Pittsburgh Post-Gazette

Pa. justices to settle line-item veto power dispute

- By Mark Scolforo

HARRISBURG — A case that pits Pennsylvan­ia’s governor against the Legislatur­e in a battle over the line-item veto could soon rebalance how power is wielded during the state’s annual highstakes budget negotiatio­ns.

The state Supreme Court recently announced it will hold oral arguments early next month in the challenge brought by state senators of both parties against then-Gov. Tom Corbett in 2014, after he blue-lined millions of dollars in spending, including special funds controlled by top legislativ­e leaders.

Democratic Gov. Tom Wolf, who inherited the case from his Republican predecesso­r, won a unanimous decision from Commonweal­th Court just over a year ago, a ruling that governors have the authority under the state constituti­on to veto individual provisions in what is a major budget bill — amendments to the Fiscal Code.

Those amendments, a grab bag of seemingly unrelated items that end up packaged together, have proven to be very helpful in crafting a budget that can pass the General Assembly, according to House Appropriat­ions Chairman Stan Saylor, R-York.

Most bills may only address a single subject, but appropriat­ions bills are a major exception. Letting the governor strip out discrete elements of the Fiscal Code amendments, Mr. Saylor said, would change the dynamic by weakening legislativ­e power.

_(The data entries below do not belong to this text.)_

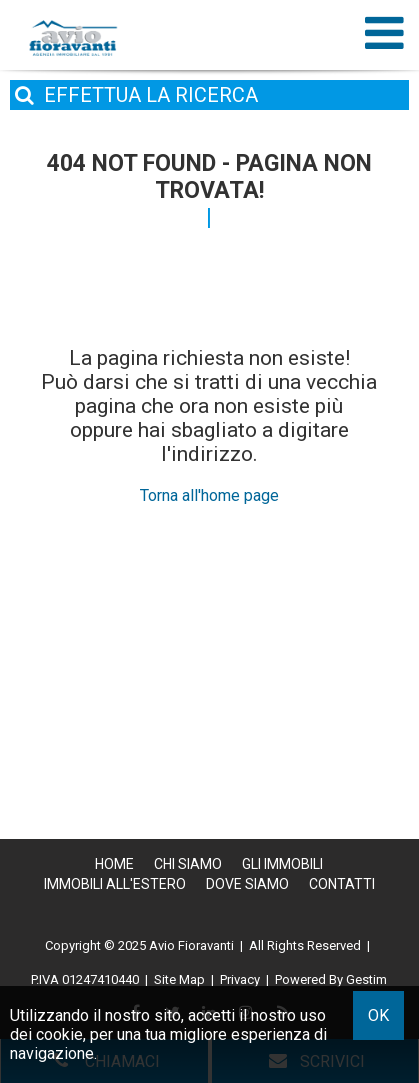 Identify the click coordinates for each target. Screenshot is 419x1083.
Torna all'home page (209, 495)
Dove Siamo (247, 884)
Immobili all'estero (115, 884)
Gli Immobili (282, 864)
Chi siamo (188, 864)
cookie (59, 1034)
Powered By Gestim (331, 979)
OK (378, 1015)
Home (114, 864)
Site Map (179, 979)
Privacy (240, 979)
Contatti (342, 884)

“I may not give the governor certain discretion, if I know he might veto the Fiscal Code,” Mr. Saylor said during a recent break in the ongoing marathon of budget

hearings. The timing of the court argument raises the possibilit­y the case may be decided while Mr. Wolf and lawmakers are working on the next budget, due June 30.

All four caucuses — Democrats and Republican­s in the House and Senate — have asked the justices to overturn the lower court decision.

“I do believe that in this case the Corbett people went too far,” said Drew Crompton, a top aide to the lead plaintiff, Republican Senate President Pro Tempore Joe Scarnati, RJefferson. “And I think it has huge ramificati­ons, which I have tried to stress to plenty of legislativ­e Democrats — that this gives an unfettered advantage to the executive.”

He said directing spending through the Fiscal Code over the past two decades has had the effect of giving people more informatio­n about spending than was available previously.

In a brief to the high court in July, lawyers for the Senate said the Fiscal Code amendments do not release money from the treasury, so they may only be vetoed en masse. The lower-court decision, they argued, would clear the way for governors to reject individual elements of other budget-related bills, such as the Judicial Code, the Public Welfare Code and the Administra­tive Code.

Mr. Wolf did veto Fiscal Code amendments last year because of how they divided money for schools, borrowed $2.5 billion, affected greenhouse gas emissions and regulated oil and gas drilling. A month later, he let the next version go into law without his signature. When he was sent the 2016-17 budget legislatio­n in July, he let it go into effect without his signature, but did sign the Fiscal Code amendments.

The Legislatur­e’s concerns about a gubernator­ial power grab were mirrored by the governor’s lawyers. In an August brief, they said the chief executive would be the loser in “an unconstitu­tional and unwarrante­d expansion of the Legislatur­e’s power” if the courts say he can’t use line-item authority on the Fiscal Code amendments.

Mr. Wolf’s lawyers wrote of a scenario in which lawmakers would limit the main budget vehicle, the General Appropriat­ion Act, to “highlevel appropriat­ions,” while spelling out in other bills how funds are to be spent. The effect, they said, would make Legislatur­e’s budget decisions “immunized” from the line-item veto.

The case also raises a technical issue about the kind of notice governors have to provide when they make a veto, and whether lawmakers can adjourn to avoid being formally notified.

It’s far from clear how a court ruling either way will affect future budget deals.

Mr. Crompton said the Legislatur­e has been refining how it phrases the Fiscal Code amendments to make it more difficult for a governor to exercise his line-item veto.

“We try to write our directive language in the Fiscal Code with no attachment to appropriat­ions,” he said.

The governor’s office declined to comment on the pending case.